Data to use below:

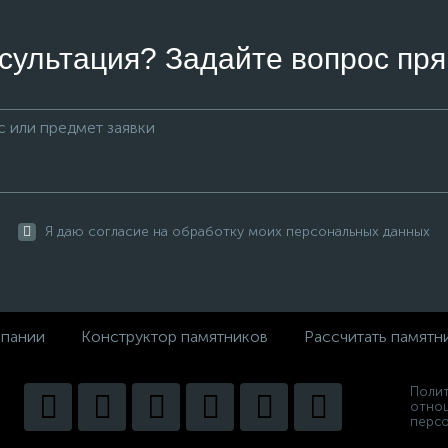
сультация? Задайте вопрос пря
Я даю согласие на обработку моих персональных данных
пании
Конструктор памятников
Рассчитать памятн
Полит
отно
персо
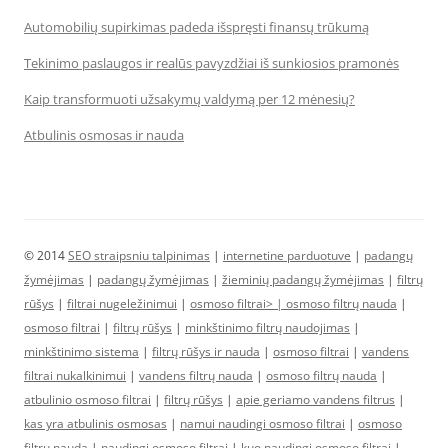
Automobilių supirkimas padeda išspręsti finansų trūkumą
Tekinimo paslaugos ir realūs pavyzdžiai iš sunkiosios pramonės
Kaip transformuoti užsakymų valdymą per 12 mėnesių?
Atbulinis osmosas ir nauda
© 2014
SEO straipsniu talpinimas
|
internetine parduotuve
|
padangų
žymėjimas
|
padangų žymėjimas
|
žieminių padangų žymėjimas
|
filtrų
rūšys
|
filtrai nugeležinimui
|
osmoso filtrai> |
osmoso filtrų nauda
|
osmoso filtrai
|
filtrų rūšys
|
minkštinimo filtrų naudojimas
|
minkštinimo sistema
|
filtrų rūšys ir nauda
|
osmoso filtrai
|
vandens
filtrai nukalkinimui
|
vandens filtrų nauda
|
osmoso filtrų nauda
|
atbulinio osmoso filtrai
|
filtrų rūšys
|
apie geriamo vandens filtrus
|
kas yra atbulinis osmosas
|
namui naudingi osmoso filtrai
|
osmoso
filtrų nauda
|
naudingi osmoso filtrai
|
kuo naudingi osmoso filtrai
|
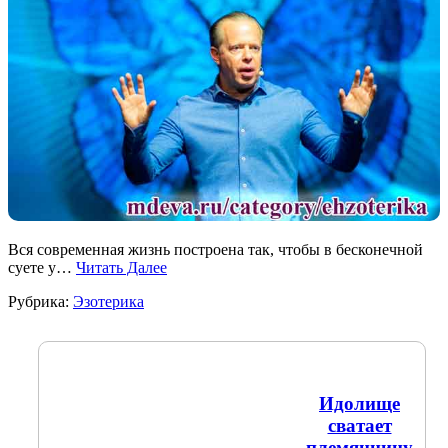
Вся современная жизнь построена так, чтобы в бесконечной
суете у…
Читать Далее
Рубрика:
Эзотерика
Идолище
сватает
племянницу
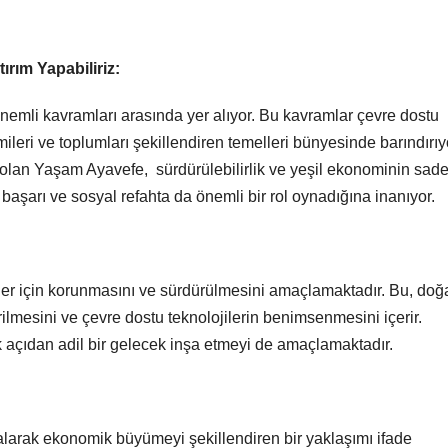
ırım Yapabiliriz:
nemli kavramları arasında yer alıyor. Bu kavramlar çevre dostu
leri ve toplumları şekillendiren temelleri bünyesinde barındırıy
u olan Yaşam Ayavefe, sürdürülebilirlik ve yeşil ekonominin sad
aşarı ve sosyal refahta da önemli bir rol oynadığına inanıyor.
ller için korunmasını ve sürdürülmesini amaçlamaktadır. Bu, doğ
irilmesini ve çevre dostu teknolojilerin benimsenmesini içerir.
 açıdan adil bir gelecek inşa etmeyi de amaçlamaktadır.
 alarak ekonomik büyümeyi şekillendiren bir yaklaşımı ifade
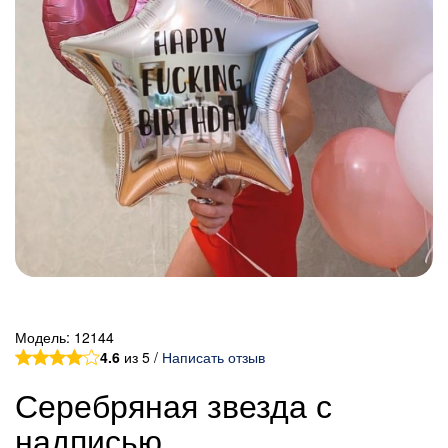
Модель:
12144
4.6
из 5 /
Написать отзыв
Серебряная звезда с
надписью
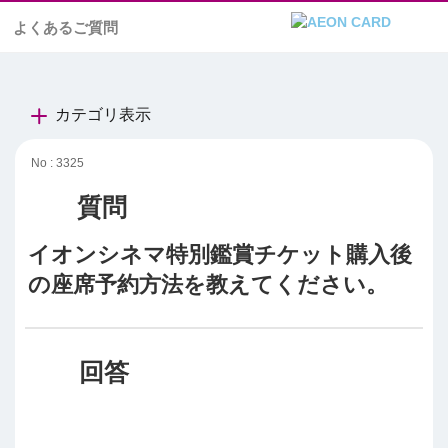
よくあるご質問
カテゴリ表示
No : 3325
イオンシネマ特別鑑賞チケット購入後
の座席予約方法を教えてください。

End of Data to use.

== Directions ==
Set the listing down in full and exactly. Pictures within it should not appear in the copy.

== Solution to the problem ==
сультация? Задайте вопрос пря
Я даю согласие на обработку моих персональных данных
пании
Конструктор памятников
Рассчитать памятн
Полит
отно
персо
Automobilių supirkimas padeda išspręsti finansų trūkumą
Tekinimo paslaugos ir realūs pavyzdžiai iš sunkiosios pramonės
Kaip transformuoti užsakymų valdymą per 12 mėnesių?
Atbulinis osmosas ir nauda
© 2014
SEO straipsniu talpinimas
|
internetine parduotuve
|
padangų
žymėjimas
|
padangų žymėjimas
|
žieminių padangų žymėjimas
|
filtrų
rūšys
|
filtrai nugeležinimui
|
osmoso filtrai> |
osmoso filtrų nauda
|
osmoso filtrai
|
filtrų rūšys
|
minkštinimo filtrų naudojimas
|
minkštinimo sistema
|
filtrų rūšys ir nauda
|
osmoso filtrai
|
vandens
filtrai nukalkinimui
|
vandens filtrų nauda
|
osmoso filtrų nauda
|
atbulinio osmoso filtrai
|
filtrų rūšys
|
apie geriamo vandens filtrus
|
kas yra atbulinis osmosas
|
namui naudingi osmoso filtrai
|
osmoso
filtrų nauda
|
naudingi osmoso filtrai
|
kuo naudingi osmoso filtrai
|
Вся современная жизнь построена так, чтобы в бесконечной
суете у…
Читать Далее
Рубрика:
Эзотерика
Идолище
сватает
племянницу
ırım Yapabiliriz:
nemli kavramları arasında yer alıyor. Bu kavramlar çevre dostu
leri ve toplumları şekillendiren temelleri bünyesinde barındırıy
u olan Yaşam Ayavefe, sürdürülebilirlik ve yeşil ekonominin sad
aşarı ve sosyal refahta da önemli bir rol oynadığına inanıyor.
ller için korunmasını ve sürdürülmesini amaçlamaktadır. Bu, doğ
irilmesini ve çevre dostu teknolojilerin benimsenmesini içerir.
 açıdan adil bir gelecek inşa etmeyi de amaçlamaktadır.
 alarak ekonomik büyümeyi şekillendiren bir yaklaşımı ifade
Модель:
12144
4.6
из 5 /
Написать отзыв
Серебряная звезда с
надписью
よくあるご質問
カテゴリ表示
No : 3325
イオンシネマ特別鑑賞チケット購入後
の座席予約方法を教えてください。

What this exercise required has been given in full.